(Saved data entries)
————————

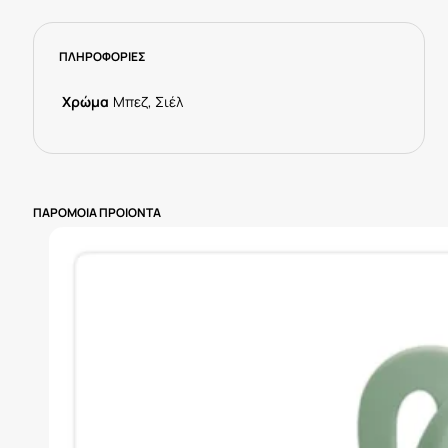
Για
0-
ΠΛΗΡΟΦΟΡΙΕΣ
6
Μηνών
2τμχ
Χρώμα
Μπεζ, Σιέλ
ποσότητα
ΠΑΡΟΜΟΙΑ ΠΡΟΙΟΝΤΑ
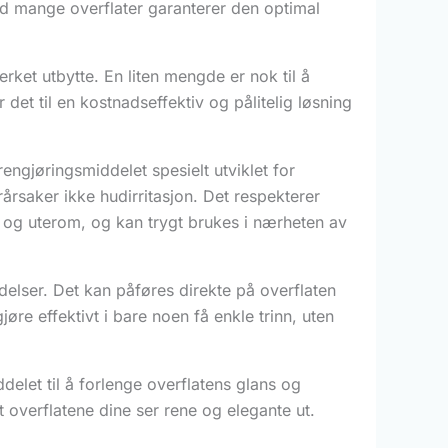
d mange overflater garanterer den optimal
rket utbytte. En liten mengde er nok til å
 det til en kostnadseffektiv og pålitelig løsning
rengjøringsmiddelet spesielt utviklet for
årsaker ikke hudirritasjon. Det respekterer
d og uterom, og kan trygt brukes i nærheten av
edelser. Det kan påføres direkte på overflaten
re effektivt i bare noen få enkle trinn, uten
delet til å forlenge overflatens glans og
t overflatene dine ser rene og elegante ut.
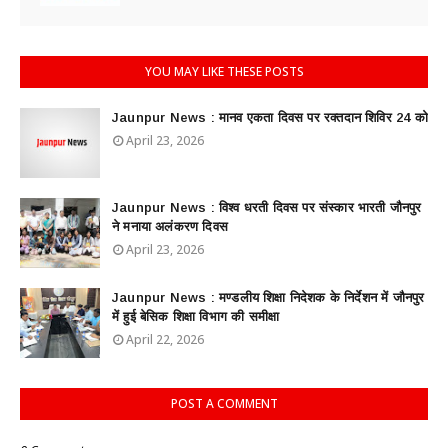
YOU MAY LIKE THESE POSTS
Jaunpur News : ​मानव एकता दिवस पर रक्तदान शिविर 24 को
April 23, 2026
Jaunpur News : विश्व धरती दिवस पर संस्कार भारती जौनपुर
ने मनाया अलंकरण दिवस
April 23, 2026
Jaunpur News : ​मण्डलीय शिक्षा निदेशक के निर्देशन में जौनपुर
में हुई बेसिक शिक्षा विभाग की समीक्षा
April 22, 2026
POST A COMMENT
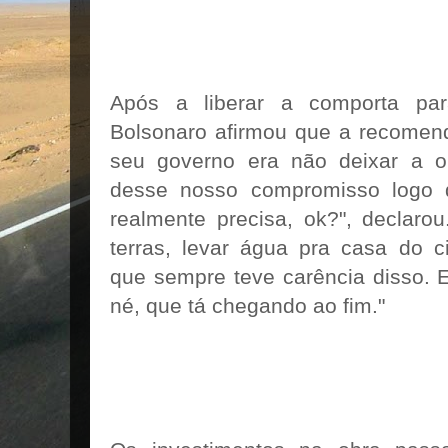
Após a liberar a comporta pa
Bolsonaro afirmou que a recomend
seu governo era não deixar a o
desse nosso compromisso logo 
realmente precisa, ok?", declarou.
terras, levar água pra casa do c
que sempre teve carência disso. 
né, que tá chegando ao fim."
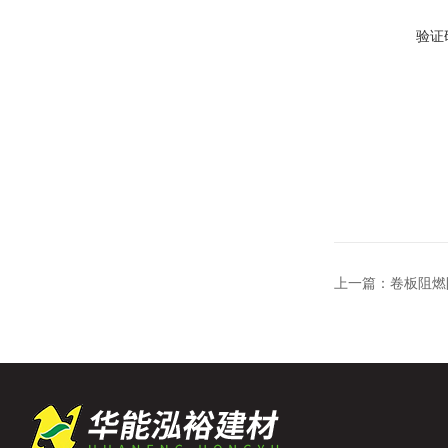
验证
上一篇：
卷板阻燃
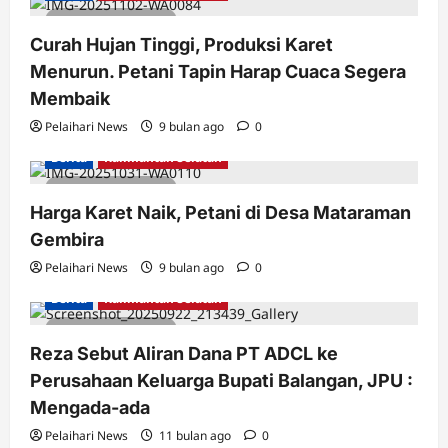
1 minute read
Curah Hujan Tinggi, Produksi Karet
Menurun. Petani Tapin Harap Cuaca Segera
Membaik
Pelaihari News
9 bulan ago
0
Berita
Kalimantan Selatan
1 minute read
Harga Karet Naik, Petani di Desa Mataraman
Gembira
Pelaihari News
9 bulan ago
0
Berita
Kalimantan Selatan
1 minute read
Reza Sebut Aliran Dana PT ADCL ke
Perusahaan Keluarga Bupati Balangan, JPU :
Mengada-ada
Pelaihari News
11 bulan ago
0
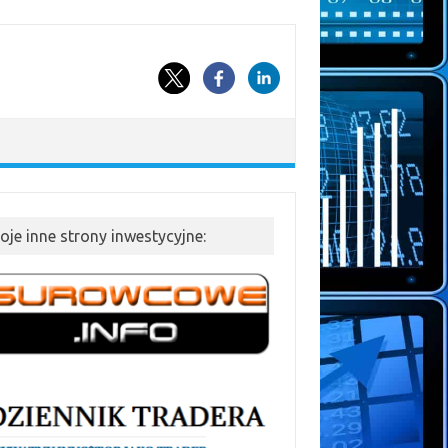
oje inne strony inwestycyjne:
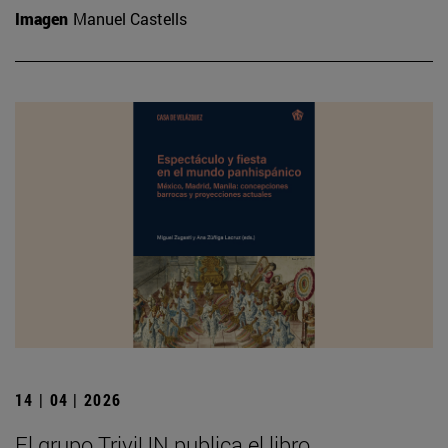
Imagen
Manuel Castells
14 | 04 | 2026
El grupo TriviUN publica el libro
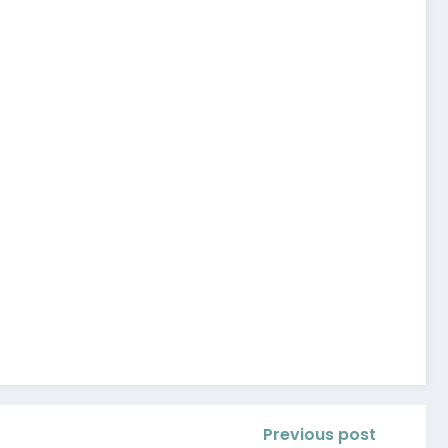
Previous post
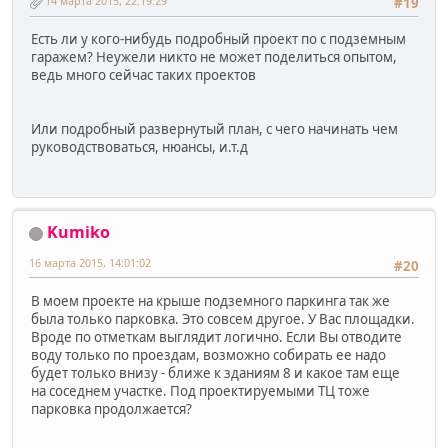
14 марта 2015, 22:19:29
#19
Есть ли у кого-нибудь подробный проект по с подземным
гаражем? Неужели никто не может поделиться опытом,
ведь много сейчас таких проектов
Или подробный развернутый план, с чего начинать чем
руководствоваться, нюансы, и.т.д
Kumiko
16 марта 2015, 14:01:02
#20
В моем проекте на крыше подземного паркинга так же
была только парковка. Это совсем другое. У Вас площадки.
Вроде по отметкам выглядит логично. Если Вы отводите
воду только по проездам, возможно собирать ее надо
будет только внизу - ближе к зданиям 8 и какое там еще
на соседнем участке. Под проектируемыми ТЦ тоже
парковка продолжается?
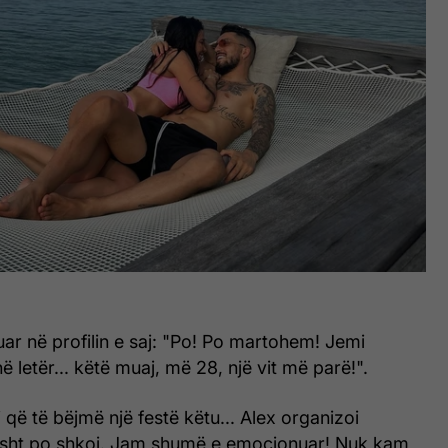
uar në profilin e saj: "Po! Po martohem! Jemi
 letër... këtë muaj, më 28, një vit më parë!".
ti që të bëjmë një festë këtu... Alex organizoi
jesht po shkoj. Jam shumë e emocionuar! Nuk kam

————————

Exercise brief:
In the entries above, how many lines contain the word "Petani"? Answer with the number only.

Output for this task:
2